When I was a kid, I wondered what God thought about all the bad things I did. Sins they were called. It’s what the pastor at our church talked about most of the time. This thing called sin. It was everywhere, and I was bad because I did it, he said.
Even as an older adult, I still contemplate God’s thoughts. When I was divorced several years ago, I wondered how disappointed He was in me. Certain things I read said I’d just filled out my own prescription to Hell.
Today, I wonder a lot about how God’s going to bring all this worldly mess together for His glory. He will do that, no doubt, but I don’t have a clue how.
It was Warren’s subtitle that really caught my attention … What on Earth Am I Here For?
When I saw Warren’s book on the best seller shelf of my local bookstore, I devoured it, because it was exactly what I’d been wondering for years.
It’s one of only a few books that’s really had a profound effect on my life for the good, and since that time, nearly 20 years ago, Rick Warren has carried a special place in my heart, as is the case with so many others across the world.
And so last weekend, we all collectively mourned when we learned that his 27-year-old son Matthew took his own life, a result of chronic depression.
Sometimes very bad things happen to really good people.
When such “everyday things” happen to prominent people, it makes us wonder. The Warren family’s circumstance caused me to ponder a “God question” I thought about for many years.
Did Rick Warren’s son go to hell because he committed suicide?
The church teachings to which I was exposed as a child and young adult all basically gave an unfortunate, but profound “yes” to a this question. The justification behind the doctrine? In a nut shell, murder is a sin, the man took his life, and by taking his own life could’ve never repented for said sin. Harsh, but simple and true, the sin preachers preached.
It’s the academics of God’s word, I think they believed.
Because the authority figures taught that teaching, I bought it for the longest time. It made me sad, but I believed it because that’s what the men behind the pulpit said.
I’m glad I don’t believe this today. And thank God he’s not the God of Academics. Actually, he’s God of everything, but you know what I mean.
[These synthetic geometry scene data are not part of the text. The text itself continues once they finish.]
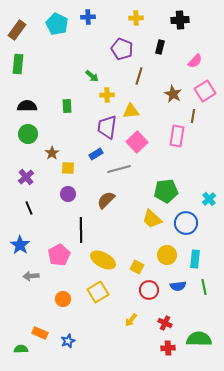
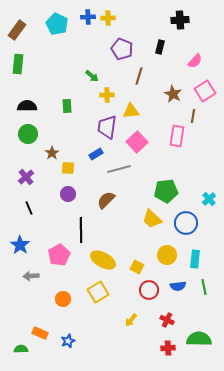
yellow cross at (136, 18): moved 28 px left
red cross at (165, 323): moved 2 px right, 3 px up
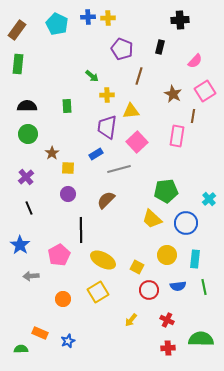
green semicircle at (199, 339): moved 2 px right
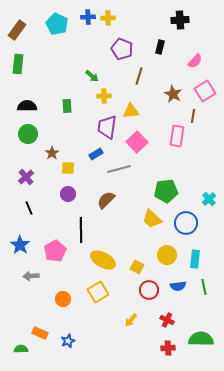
yellow cross at (107, 95): moved 3 px left, 1 px down
pink pentagon at (59, 255): moved 4 px left, 4 px up
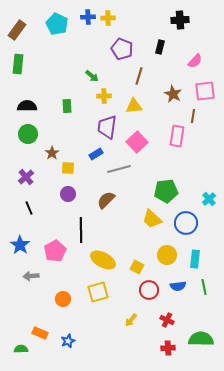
pink square at (205, 91): rotated 25 degrees clockwise
yellow triangle at (131, 111): moved 3 px right, 5 px up
yellow square at (98, 292): rotated 15 degrees clockwise
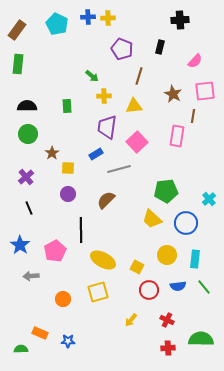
green line at (204, 287): rotated 28 degrees counterclockwise
blue star at (68, 341): rotated 24 degrees clockwise
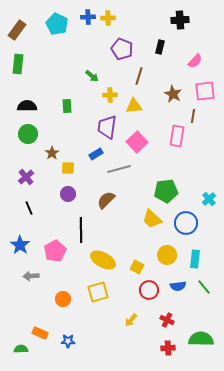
yellow cross at (104, 96): moved 6 px right, 1 px up
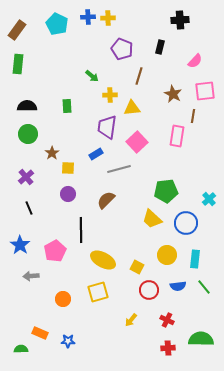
yellow triangle at (134, 106): moved 2 px left, 2 px down
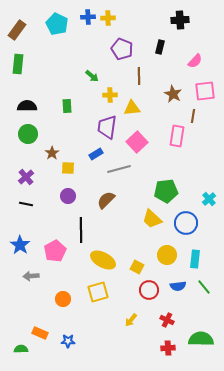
brown line at (139, 76): rotated 18 degrees counterclockwise
purple circle at (68, 194): moved 2 px down
black line at (29, 208): moved 3 px left, 4 px up; rotated 56 degrees counterclockwise
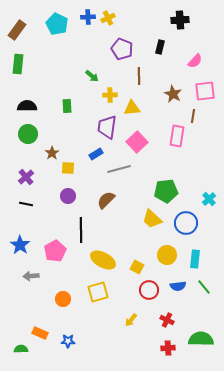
yellow cross at (108, 18): rotated 24 degrees counterclockwise
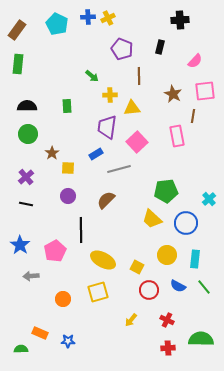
pink rectangle at (177, 136): rotated 20 degrees counterclockwise
blue semicircle at (178, 286): rotated 35 degrees clockwise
I didn’t know Rick Warren’s son, and truth is, I don’t know where he is today. I hope he’s in Heaven. But I do know this. He wasn’t doomed for Hell because he killed himself.
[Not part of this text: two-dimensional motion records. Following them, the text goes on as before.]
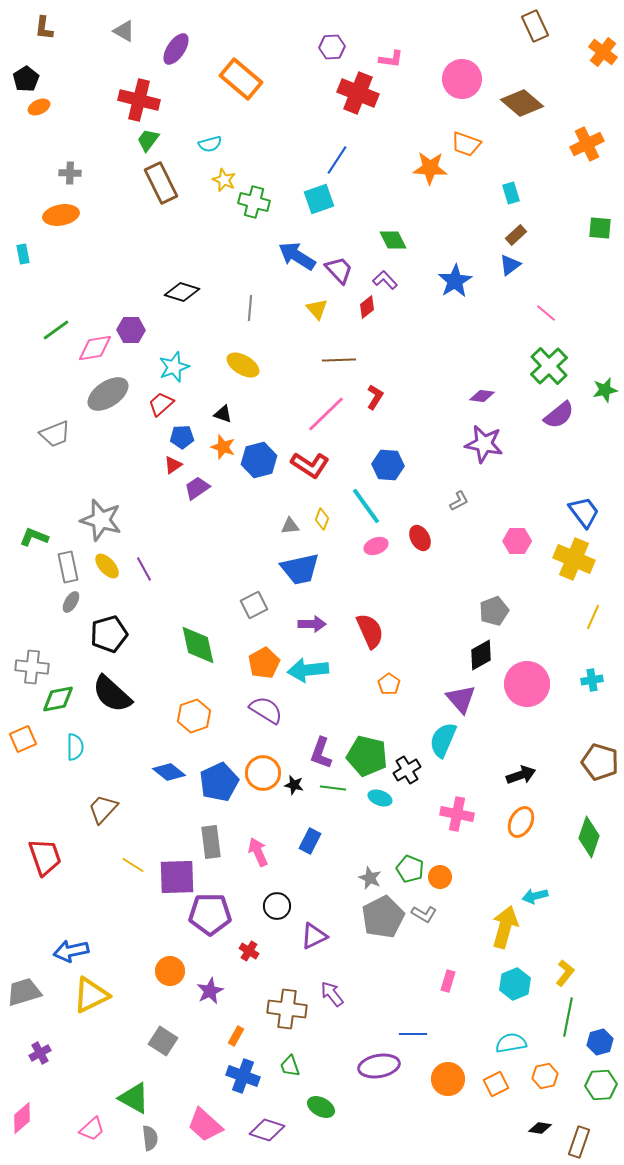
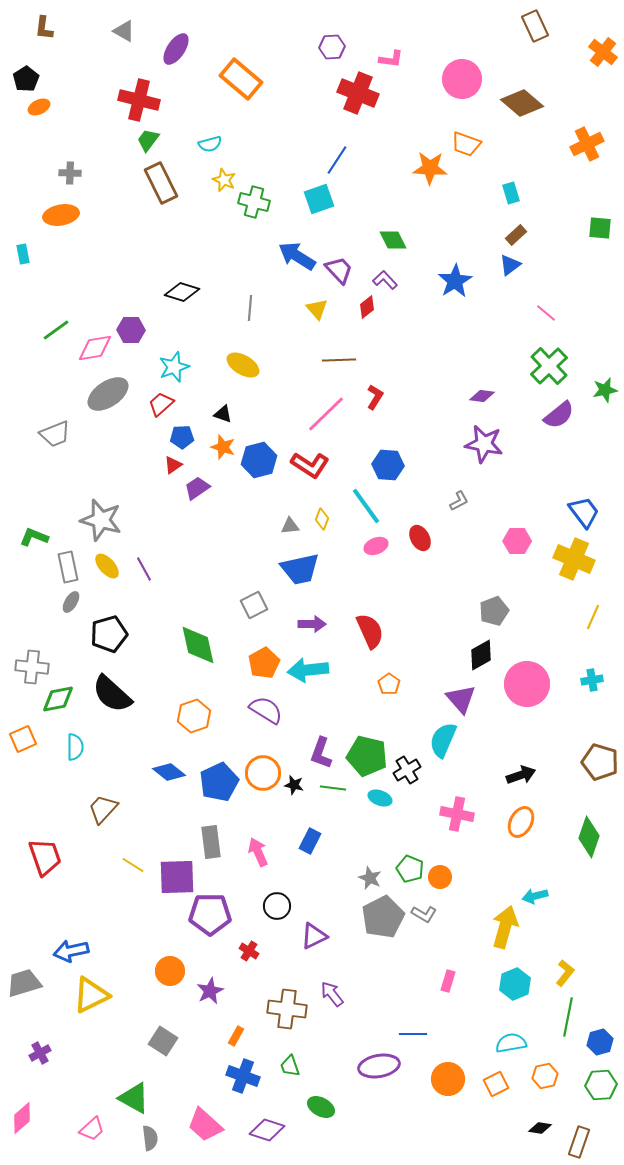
gray trapezoid at (24, 992): moved 9 px up
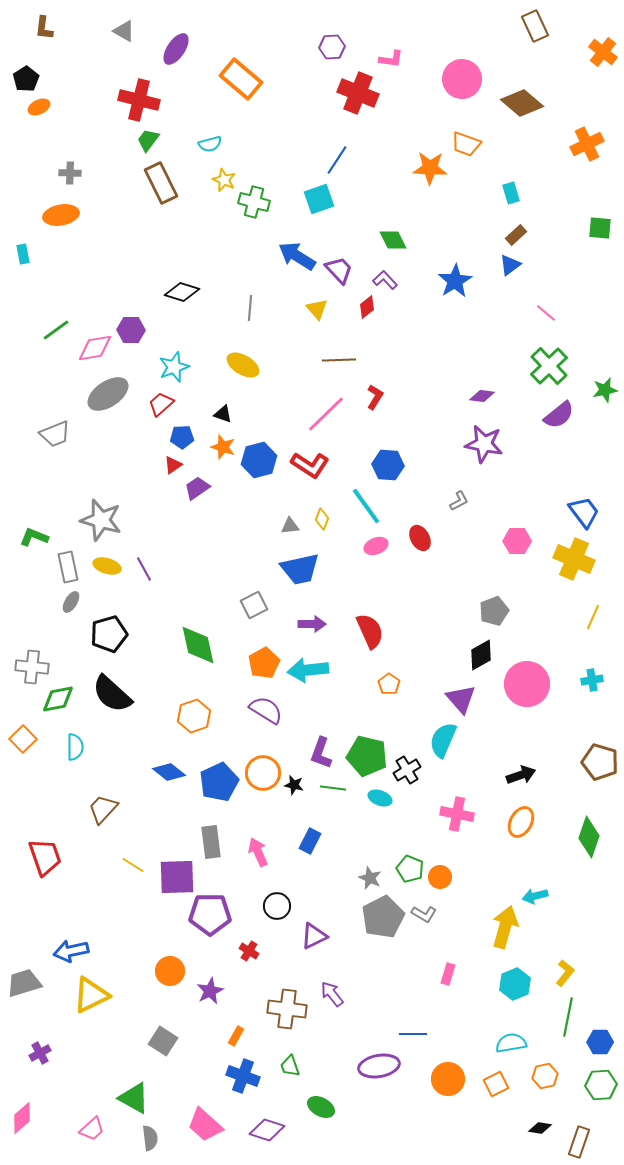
yellow ellipse at (107, 566): rotated 32 degrees counterclockwise
orange square at (23, 739): rotated 20 degrees counterclockwise
pink rectangle at (448, 981): moved 7 px up
blue hexagon at (600, 1042): rotated 15 degrees clockwise
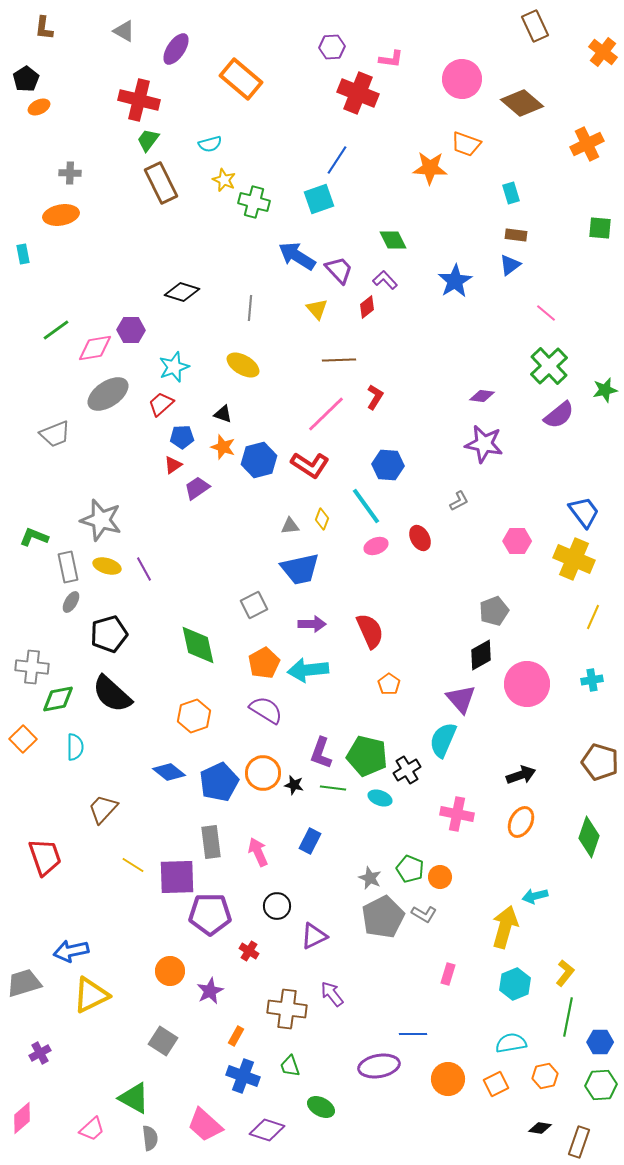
brown rectangle at (516, 235): rotated 50 degrees clockwise
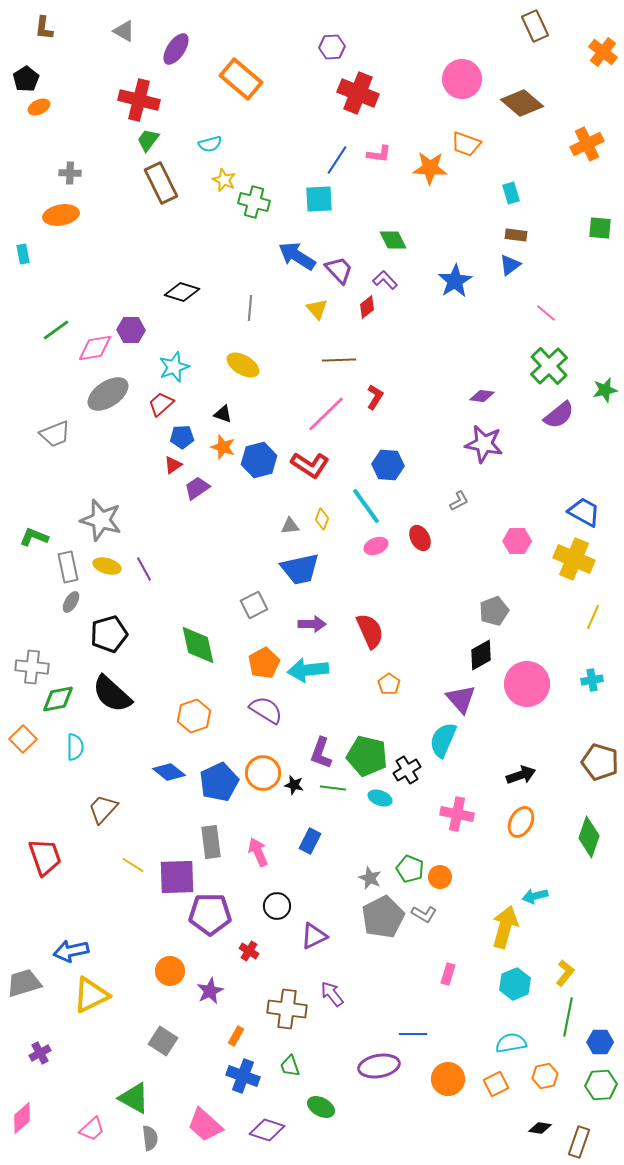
pink L-shape at (391, 59): moved 12 px left, 95 px down
cyan square at (319, 199): rotated 16 degrees clockwise
blue trapezoid at (584, 512): rotated 24 degrees counterclockwise
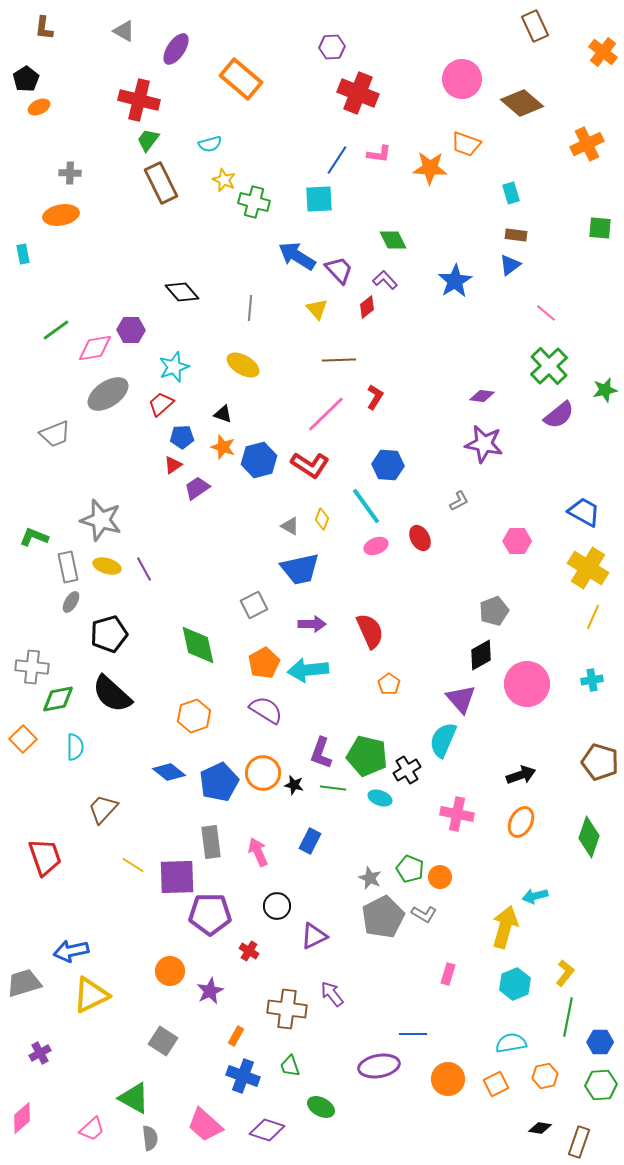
black diamond at (182, 292): rotated 32 degrees clockwise
gray triangle at (290, 526): rotated 36 degrees clockwise
yellow cross at (574, 559): moved 14 px right, 9 px down; rotated 9 degrees clockwise
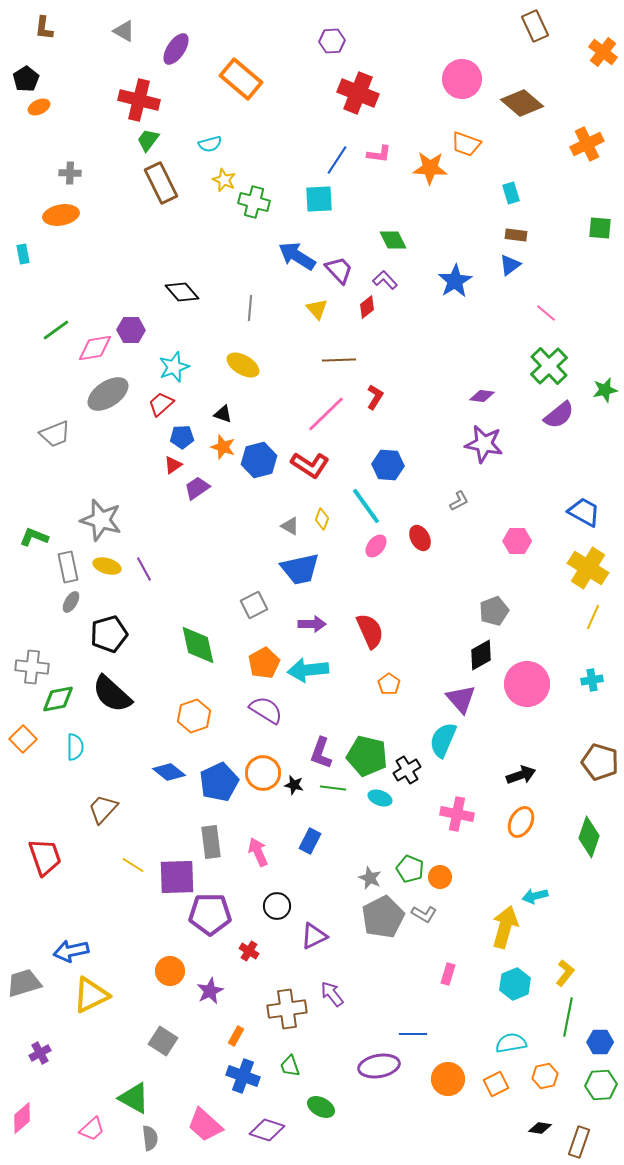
purple hexagon at (332, 47): moved 6 px up
pink ellipse at (376, 546): rotated 30 degrees counterclockwise
brown cross at (287, 1009): rotated 15 degrees counterclockwise
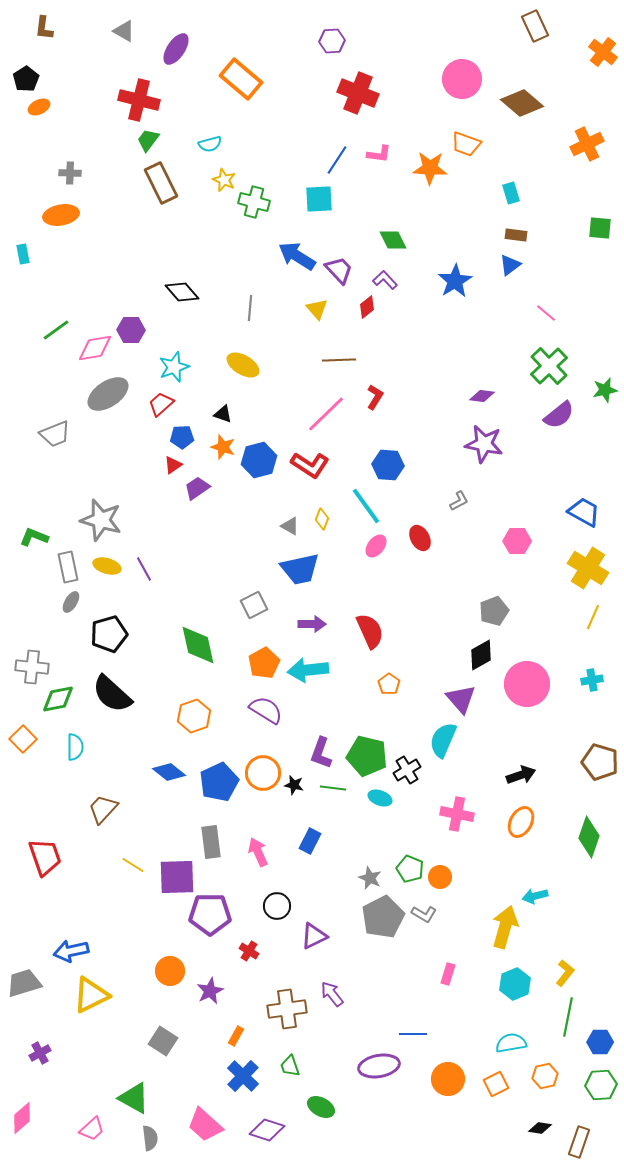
blue cross at (243, 1076): rotated 24 degrees clockwise
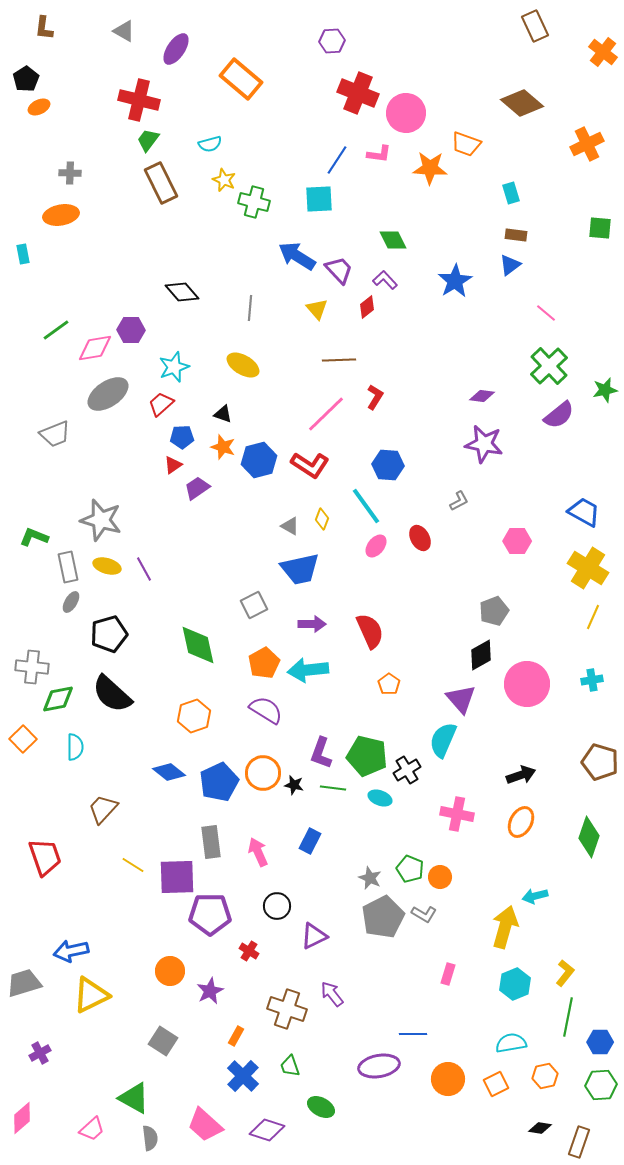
pink circle at (462, 79): moved 56 px left, 34 px down
brown cross at (287, 1009): rotated 27 degrees clockwise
How do I know this? Because rather than counting mistakes and messes you and I make against us, His nature is forgiveness. Unquestionable, unconditional forgiveness, circumstances be damned.
Matthew Warren‘s mistake was an unfortunate one. Terrible timing with collateral damage everywhere – friends, family, you name it.
But it was a mistake, and that’s all it was. And mistakes don’t necessarily send you to Hell. I believe that, and I’m staking my life on it.